Curr Biol 2018 12 29;28(24):3893-3902.e4. Epub 2018 Nov 29.
Weill Institute for Neurosciences, University of California, San Francisco, 675 Nelson Rising Ln, San Francisco, CA 94158, USA; Department of Neurological Surgery, University of California, San Francisco, 400 Parnassus Ave, San Francisco, CA 94143, USA. Electronic address:
Mood disorders cause significant morbidity and mortality, and existing therapies fail 20%-30% of patients. Deep brain stimulation (DBS) is an emerging treatment for refractory mood disorders, but its success depends critically on target selection. DBS focused on known targets within mood-related frontostriatal and limbic circuits has been variably efficacious. Here, we examine the effects of stimulation in orbitofrontal cortex (OFC), a key hub for mood-related circuitry that has not been well characterized as a stimulation target. We studied 25 subjects with epilepsy who were implanted with intracranial electrodes for seizure localization. Baseline depression traits ranged from mild to severe. We serially assayed mood state over several days using a validated questionnaire. Continuous electrocorticography enabled investigation of neurophysiological correlates of mood-state changes.
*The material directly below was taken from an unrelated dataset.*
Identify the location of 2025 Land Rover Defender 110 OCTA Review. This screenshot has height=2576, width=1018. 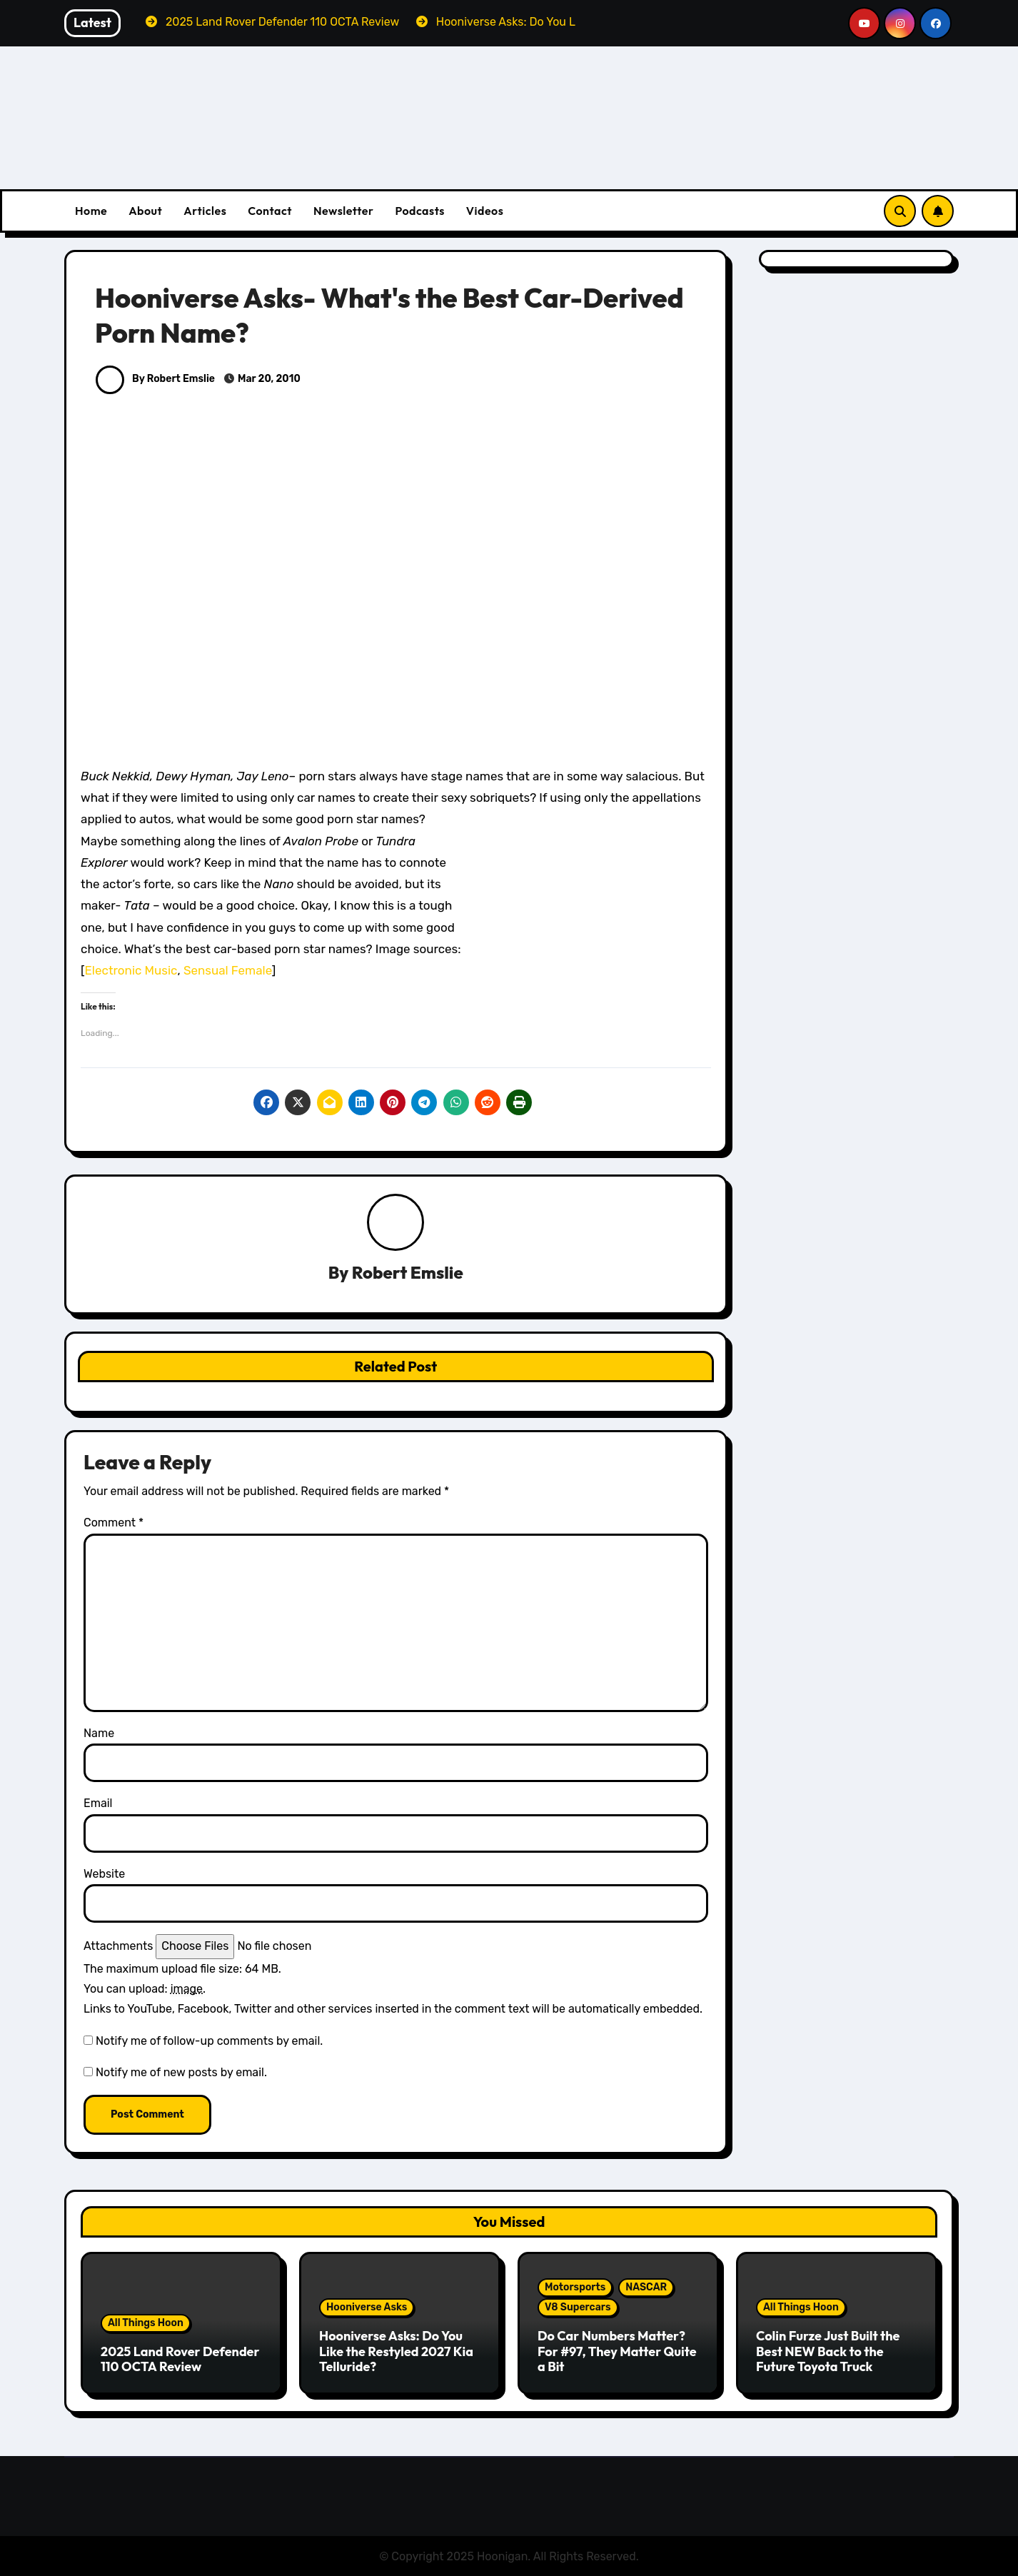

We used implanted electrodes to stimulate OFC and other brain regions while collecting verbal mood reports and questionnaire scores. We found that unilateral stimulation of the lateral OFC produced acute, dose-dependent mood-state improvement in subjects with moderate-to-severe baseline depression. Stimulation suppressed low-frequency power in OFC, mirroring neurophysiological features that were associated with positive mood states during natural mood fluctuation. Stimulation potentiated single-pulse-evoked responses in OFC and modulated activity within distributed structures implicated in mood regulation. Behavioral responses to stimulation did not include hypomania and indicated an acute restoration to non-depressed mood state. Together, these findings indicate that lateral OFC stimulation broadly modulates mood-related circuitry to improve mood state in depressed patients, revealing lateral OFC as a promising new target for therapeutic brain stimulation in mood disorders.